Hamburg. Erster Teil des Autobahndeckels ist fertig. Nach Jahrzehnten des Lärms genießen Anwohner in Schnelsen ein neues Lebensgefühl.
Mit dem lauten Musikhören im Garten ist nun Schluss. Michael Rusch – ein sehr lauter Geselle, wie er sich selbst bezeichnet – muss Rücksicht nehmen auf seine Nachbarn. „Hier ist es jetzt leiser als auf dem Land. Merkwürdig sind die ganzen neuen Geräusche: Mich nerven morgens plötzlich die Vögel, die ich vorher nie gehörte habe“, sagt er und lächelt zufrieden. Mit gutem Grund: Denn Rusch wohnt direkt an der A 7 in Schnelsen, und der Autobahndeckel ist zwar noch nicht fertig, zeigt aber schon volle Wirkung. Es ist das erste von drei Teilstücken, die bis 2026 fertiggestellt sein sollen.
Bis auf die Autos, die sich auf der angrenzenden Frohmestraße stauen, ist im Vogt-Kock-Weg, in dem Michael Rusch seit 20 Jahren lebt, kein Verkehr zu hören. Stattdessen Vogelgezwitscher und Rasenmäher in der Ferne. Eine für diese Gegend durchaus fremde Geräuschkulisse, an die sich die Anwohner erst gewöhnen müssen.

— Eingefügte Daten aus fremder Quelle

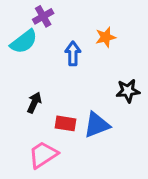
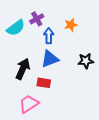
purple cross: (43, 16) -> (37, 19), moved
black arrow: (34, 103) -> (23, 69), size x1.5
blue triangle: (97, 125) -> (50, 59), moved

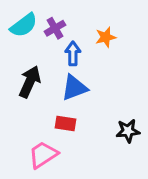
cyan semicircle: (16, 28) -> (24, 25), moved
black star: (86, 61) -> (128, 131), moved
black arrow: (23, 69) -> (30, 82), moved

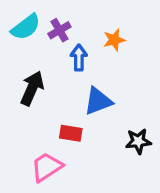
blue triangle: (74, 88) -> (98, 101), moved

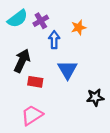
blue triangle: (98, 101) -> (67, 70), turned -40
red rectangle: (71, 133) -> (35, 82), moved

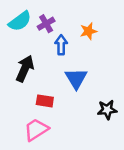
red rectangle: (35, 82) -> (45, 101), moved

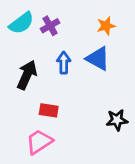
orange star: (88, 31) -> (106, 26), moved
blue arrow: (61, 45) -> (64, 63), moved
blue triangle: (76, 79) -> (98, 59), moved, turned -30

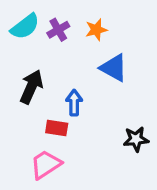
orange star: (106, 26) -> (96, 30), moved
blue arrow: (64, 63) -> (74, 103), moved

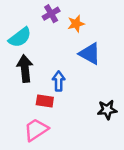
cyan semicircle: (25, 27) -> (20, 37), moved
purple cross: (58, 30) -> (51, 14), moved
black arrow: (31, 87) -> (25, 69), turned -30

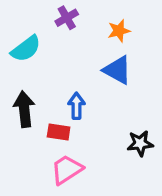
orange star: (76, 24) -> (119, 31), moved
black arrow: (25, 69) -> (24, 109), moved
pink trapezoid: (36, 130) -> (67, 170), moved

Das Rasenmähen ist vorher nie aufgefallen
Michael Rusch sitzt entspannt in seiner Garage und schraubt an seinem Motorrad. Bis auf den derzeitigen Baulärm, der ab und an zu ihm durchdringt, genießt er die neu gewonnene Ruhe. Auf die Frage, ob sich das Nachbarschaftsverhältnis verbessert habe, reagiert er allerdings mit Sorge. Es könnte eher zu Konflikten kommen, meint er nach kurzem Nachdenken: „Dadurch, dass man die Geräusche der Nachbarn mehr hört, könnte es sein, dass die Nachbarn sich über kurz oder lang ‘n büschen angiften. Das Rasenmähen ist vorher schließlich nie aufgefallen.“
Auf den Deckel verzichten möchte er aber natürlich nicht mehr. „Es ist herrlich. Die Autobahn war ja schlimmer als die Berliner Mauer. Die hat dermaßen die Stadt geteilt“, erzählt er. Seit den 1970er-Jahren zieht die A 7 eine breite Schneise durch die Wohngebiete des Hamburger Nordwestens. Die Deckel sollen nun ein Wiederzusammenwachsen der Stadtteile ermöglichen.

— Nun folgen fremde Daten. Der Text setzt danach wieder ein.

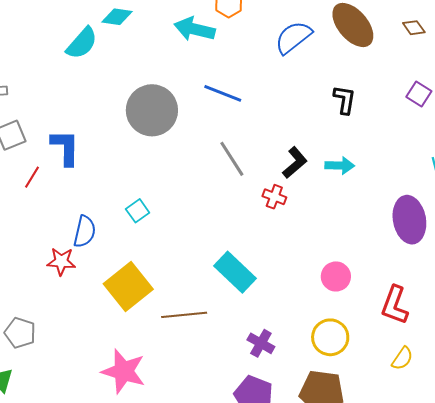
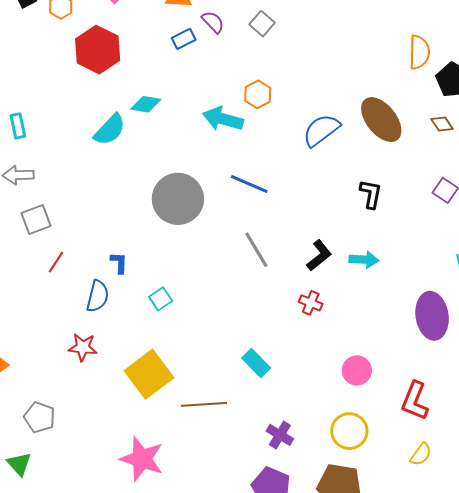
blue L-shape: (65, 148) -> (119, 263), moved, size x0.6
red cross: (274, 197) -> (311, 303), moved
blue semicircle: (85, 231) -> (98, 296), moved
cyan rectangle: (235, 272) -> (256, 363), size x0.7

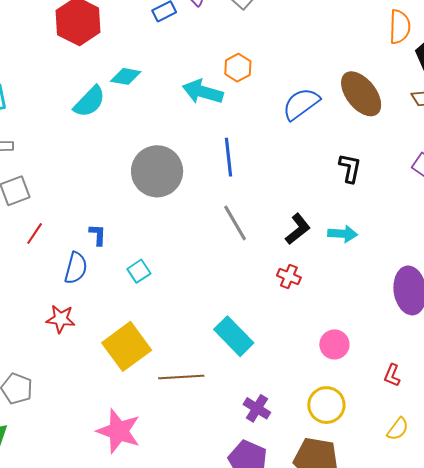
blue line: (249, 184) -> (228, 157), turned 60
cyan rectangle: (256, 363) -> (234, 336), size x1.4
red L-shape: (415, 401) -> (392, 375), size x0.6

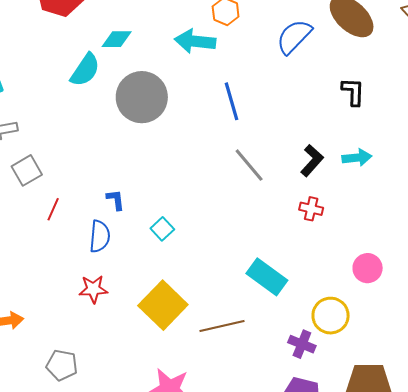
gray circle: (157, 171) -> (142, 97), moved
yellow circle: (326, 405) -> (331, 316), moved

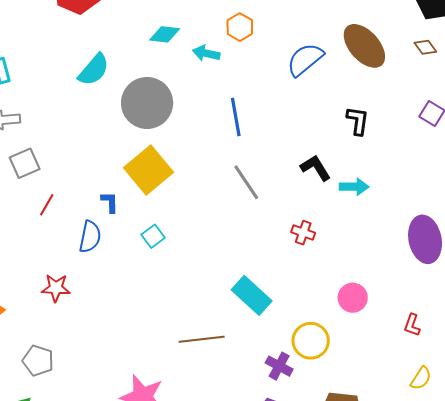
cyan diamond: (117, 39) -> (165, 34), moved
cyan arrow: (195, 41) -> (206, 53), size x0.7
black L-shape: (312, 161) -> (316, 168), moved, turned -80
red star: (93, 289) -> (56, 288), moved
yellow square: (163, 305) -> (149, 170), moved

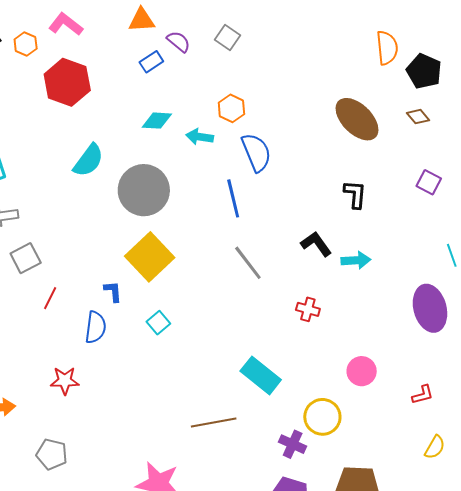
blue semicircle: (305, 60) -> (256, 152), moved, turned 111
red L-shape: (412, 325) -> (423, 395), turned -120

Probleme bei den Bauarbeiten
Ein paar Häuser weiter genießt Familie Chapper ebenfalls die Stille: „Es ist paradiesisch. Man kann im Garten sitzen, draußen auf der Liege schlafen, und die Fenster braucht man nachts auch nicht mehr zu schließen. Und am Sonntag hört man selbst die Niendorfer Kirche. Das war vorher anders.“
Dennoch: Die Bauarbeiten zum Schnelsener Autobahndeckel brachten nicht nur Verbesserungen. Mehrfache Anbohrungen der Hauptleitungen sollen für regelmäßige Überschwemmungen und vollgelaufene Keller gesorgt haben. Das Hochziehen der Spundwände hatte ein kleines Erdbeben zur Folge, das zu einigen Rissen an Michael Ruschs Haus geführt habe. Darüber hinaus dient der Vogt-Kock-Weg den Baufahrzeugen als Baustellenzufahrt, wodurch es zu vermehrten Schäden der Straße gekommen sei. „Durch eine Teilsperrung der Straße waren die Laster gezwungen, über die Fußwege zu fahren. Die Gehwege waren in einem wunderbaren Zustand, und nun sind die Platten wegen der schweren Baumaschinen ziemlich schief“, berichtet Michael Rusch verärgert. Von solchen Schäden ist im auf der anderen Seite der A 7 liegenden Jungborn nichts zu sehen. Hermann Loop lebt in seinem damaligen Elternhaus. Er ist hier aufgewachsen und kann sich noch gut an den Neubau der Autobahn in den 1960er-Jahren erinnern. Er freut sich, nach mehr als 50 Jahren endlich wieder bei offenem Fenster schlafen zu können. „Es kam auch häufig vor, dass ich nicht einmal die Türklingel gehört habe“, berichtet der 81-Jährige.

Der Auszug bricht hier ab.